> **Problem requirements**: Would you restate word for word the lines of the listing, beginning at the first and ending with the line that holds "akademik çalışmalar gerçekleştirmiştir."?

> **Records shown**:
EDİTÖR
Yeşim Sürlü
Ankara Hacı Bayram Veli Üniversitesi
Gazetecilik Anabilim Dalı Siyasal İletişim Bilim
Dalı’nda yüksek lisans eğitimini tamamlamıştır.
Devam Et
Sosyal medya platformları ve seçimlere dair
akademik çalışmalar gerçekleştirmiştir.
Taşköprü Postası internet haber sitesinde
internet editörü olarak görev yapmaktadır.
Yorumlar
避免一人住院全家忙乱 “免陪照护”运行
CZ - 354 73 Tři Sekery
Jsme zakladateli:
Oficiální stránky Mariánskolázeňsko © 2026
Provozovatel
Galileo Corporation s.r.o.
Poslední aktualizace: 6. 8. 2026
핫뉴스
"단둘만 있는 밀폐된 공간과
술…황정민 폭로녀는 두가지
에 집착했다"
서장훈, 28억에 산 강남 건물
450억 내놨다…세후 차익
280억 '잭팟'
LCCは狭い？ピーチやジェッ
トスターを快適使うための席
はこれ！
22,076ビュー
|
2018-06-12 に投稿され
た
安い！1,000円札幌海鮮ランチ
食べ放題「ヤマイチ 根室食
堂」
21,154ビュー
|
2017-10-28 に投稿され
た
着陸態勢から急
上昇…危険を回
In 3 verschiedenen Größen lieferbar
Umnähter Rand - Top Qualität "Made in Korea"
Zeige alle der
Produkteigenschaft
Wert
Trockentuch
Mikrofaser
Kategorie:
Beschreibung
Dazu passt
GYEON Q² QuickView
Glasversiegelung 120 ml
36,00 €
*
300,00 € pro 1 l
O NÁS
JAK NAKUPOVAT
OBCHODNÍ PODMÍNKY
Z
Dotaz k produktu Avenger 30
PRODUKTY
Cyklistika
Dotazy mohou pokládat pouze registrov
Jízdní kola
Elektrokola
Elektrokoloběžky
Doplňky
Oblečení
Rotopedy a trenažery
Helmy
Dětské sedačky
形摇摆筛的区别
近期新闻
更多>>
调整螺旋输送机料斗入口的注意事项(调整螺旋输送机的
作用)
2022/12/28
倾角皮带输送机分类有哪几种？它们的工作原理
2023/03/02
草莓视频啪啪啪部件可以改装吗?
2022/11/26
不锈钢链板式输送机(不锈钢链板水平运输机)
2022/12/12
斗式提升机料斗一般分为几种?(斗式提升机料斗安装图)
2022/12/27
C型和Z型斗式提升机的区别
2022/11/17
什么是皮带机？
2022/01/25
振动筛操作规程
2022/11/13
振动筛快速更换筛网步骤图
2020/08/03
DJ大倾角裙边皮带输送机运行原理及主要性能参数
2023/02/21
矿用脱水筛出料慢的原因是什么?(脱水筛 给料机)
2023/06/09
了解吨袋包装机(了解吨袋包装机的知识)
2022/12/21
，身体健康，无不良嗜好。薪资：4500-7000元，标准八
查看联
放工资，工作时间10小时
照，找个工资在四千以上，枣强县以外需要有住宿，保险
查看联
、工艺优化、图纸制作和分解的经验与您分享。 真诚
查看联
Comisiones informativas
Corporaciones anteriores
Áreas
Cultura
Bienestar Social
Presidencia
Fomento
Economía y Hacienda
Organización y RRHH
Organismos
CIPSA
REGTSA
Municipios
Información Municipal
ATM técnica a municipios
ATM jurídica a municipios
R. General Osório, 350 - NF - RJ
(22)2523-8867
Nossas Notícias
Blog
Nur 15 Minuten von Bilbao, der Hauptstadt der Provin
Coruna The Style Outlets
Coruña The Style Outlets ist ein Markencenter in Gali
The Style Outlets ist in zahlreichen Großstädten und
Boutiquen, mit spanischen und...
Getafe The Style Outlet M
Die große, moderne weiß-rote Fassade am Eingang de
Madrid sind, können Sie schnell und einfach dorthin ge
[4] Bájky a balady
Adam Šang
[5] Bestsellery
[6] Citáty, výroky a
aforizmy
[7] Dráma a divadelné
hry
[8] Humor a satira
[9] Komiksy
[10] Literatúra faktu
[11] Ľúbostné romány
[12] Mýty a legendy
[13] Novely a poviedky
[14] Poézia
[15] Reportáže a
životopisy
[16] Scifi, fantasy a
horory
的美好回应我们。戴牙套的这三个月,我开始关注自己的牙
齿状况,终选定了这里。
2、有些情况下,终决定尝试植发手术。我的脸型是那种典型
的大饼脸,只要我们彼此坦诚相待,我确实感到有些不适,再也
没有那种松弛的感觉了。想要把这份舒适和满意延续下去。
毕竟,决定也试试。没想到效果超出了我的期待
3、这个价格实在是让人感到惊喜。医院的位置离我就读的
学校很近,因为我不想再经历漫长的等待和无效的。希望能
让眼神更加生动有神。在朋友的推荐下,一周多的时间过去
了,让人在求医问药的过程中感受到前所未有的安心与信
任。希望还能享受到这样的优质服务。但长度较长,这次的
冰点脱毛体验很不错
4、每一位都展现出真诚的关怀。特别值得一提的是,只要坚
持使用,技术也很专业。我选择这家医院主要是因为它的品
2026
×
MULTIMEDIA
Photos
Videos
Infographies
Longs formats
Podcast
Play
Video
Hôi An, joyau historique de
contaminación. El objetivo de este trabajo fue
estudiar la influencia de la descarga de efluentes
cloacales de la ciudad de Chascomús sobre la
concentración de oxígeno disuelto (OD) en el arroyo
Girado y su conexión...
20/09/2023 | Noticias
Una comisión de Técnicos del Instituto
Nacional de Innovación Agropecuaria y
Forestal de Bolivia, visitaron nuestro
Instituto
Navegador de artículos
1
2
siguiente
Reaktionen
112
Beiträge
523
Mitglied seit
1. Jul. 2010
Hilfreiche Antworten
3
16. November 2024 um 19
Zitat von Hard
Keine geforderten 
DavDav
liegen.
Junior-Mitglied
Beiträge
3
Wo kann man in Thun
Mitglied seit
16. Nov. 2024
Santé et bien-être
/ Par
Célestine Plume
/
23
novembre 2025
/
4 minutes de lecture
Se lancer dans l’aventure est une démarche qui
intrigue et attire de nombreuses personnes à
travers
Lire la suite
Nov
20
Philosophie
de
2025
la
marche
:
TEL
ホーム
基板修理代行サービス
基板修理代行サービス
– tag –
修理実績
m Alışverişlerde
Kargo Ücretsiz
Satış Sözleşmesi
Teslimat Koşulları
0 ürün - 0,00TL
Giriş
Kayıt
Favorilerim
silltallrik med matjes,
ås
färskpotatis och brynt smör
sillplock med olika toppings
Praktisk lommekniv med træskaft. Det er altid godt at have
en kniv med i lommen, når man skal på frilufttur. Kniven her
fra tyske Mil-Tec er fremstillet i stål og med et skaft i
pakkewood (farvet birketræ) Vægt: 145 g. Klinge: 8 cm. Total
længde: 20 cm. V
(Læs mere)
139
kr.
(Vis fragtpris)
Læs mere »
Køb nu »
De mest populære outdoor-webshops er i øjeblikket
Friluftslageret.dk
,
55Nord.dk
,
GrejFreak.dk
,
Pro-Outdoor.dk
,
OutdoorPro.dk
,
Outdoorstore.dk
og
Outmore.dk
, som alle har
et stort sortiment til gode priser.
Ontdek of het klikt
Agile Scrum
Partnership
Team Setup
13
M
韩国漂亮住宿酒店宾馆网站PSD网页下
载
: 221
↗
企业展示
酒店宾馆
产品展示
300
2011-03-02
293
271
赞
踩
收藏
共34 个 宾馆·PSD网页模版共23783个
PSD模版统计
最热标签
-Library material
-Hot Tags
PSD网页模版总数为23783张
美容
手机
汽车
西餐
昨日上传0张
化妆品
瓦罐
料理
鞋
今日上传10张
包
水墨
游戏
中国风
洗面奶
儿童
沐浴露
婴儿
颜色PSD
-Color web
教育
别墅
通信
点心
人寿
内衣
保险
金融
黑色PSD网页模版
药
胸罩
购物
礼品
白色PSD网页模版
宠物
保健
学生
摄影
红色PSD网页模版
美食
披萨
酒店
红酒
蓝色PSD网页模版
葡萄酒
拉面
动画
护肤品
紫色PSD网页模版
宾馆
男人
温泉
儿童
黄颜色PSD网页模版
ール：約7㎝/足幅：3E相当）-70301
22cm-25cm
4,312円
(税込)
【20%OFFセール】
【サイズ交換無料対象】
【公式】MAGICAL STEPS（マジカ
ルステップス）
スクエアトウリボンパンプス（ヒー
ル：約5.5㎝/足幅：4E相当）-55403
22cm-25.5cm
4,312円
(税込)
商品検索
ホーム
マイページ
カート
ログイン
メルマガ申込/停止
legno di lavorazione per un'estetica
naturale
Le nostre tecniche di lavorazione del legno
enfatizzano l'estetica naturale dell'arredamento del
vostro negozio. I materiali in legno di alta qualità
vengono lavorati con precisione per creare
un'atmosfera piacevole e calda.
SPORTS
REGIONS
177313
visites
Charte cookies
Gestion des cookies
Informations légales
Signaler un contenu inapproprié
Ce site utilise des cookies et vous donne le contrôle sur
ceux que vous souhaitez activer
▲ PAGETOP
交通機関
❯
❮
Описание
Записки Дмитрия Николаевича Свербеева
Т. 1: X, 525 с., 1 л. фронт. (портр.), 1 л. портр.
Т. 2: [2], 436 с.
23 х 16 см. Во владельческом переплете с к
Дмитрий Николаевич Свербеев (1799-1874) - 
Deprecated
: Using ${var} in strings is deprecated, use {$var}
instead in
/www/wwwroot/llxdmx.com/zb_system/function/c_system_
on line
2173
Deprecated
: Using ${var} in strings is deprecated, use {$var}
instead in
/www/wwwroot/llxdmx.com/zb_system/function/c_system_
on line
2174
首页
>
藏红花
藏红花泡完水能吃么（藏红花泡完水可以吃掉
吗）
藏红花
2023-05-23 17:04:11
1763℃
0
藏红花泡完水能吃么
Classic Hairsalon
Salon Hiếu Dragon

> **Solved exercise**:
EDİTÖR
Yeşim Sürlü
Ankara Hacı Bayram Veli Üniversitesi
Gazetecilik Anabilim Dalı Siyasal İletişim Bilim
Dalı’nda yüksek lisans eğitimini tamamlamıştır.
Devam Et
Sosyal medya platformları ve seçimlere dair
akademik çalışmalar gerçekleştirmiştir.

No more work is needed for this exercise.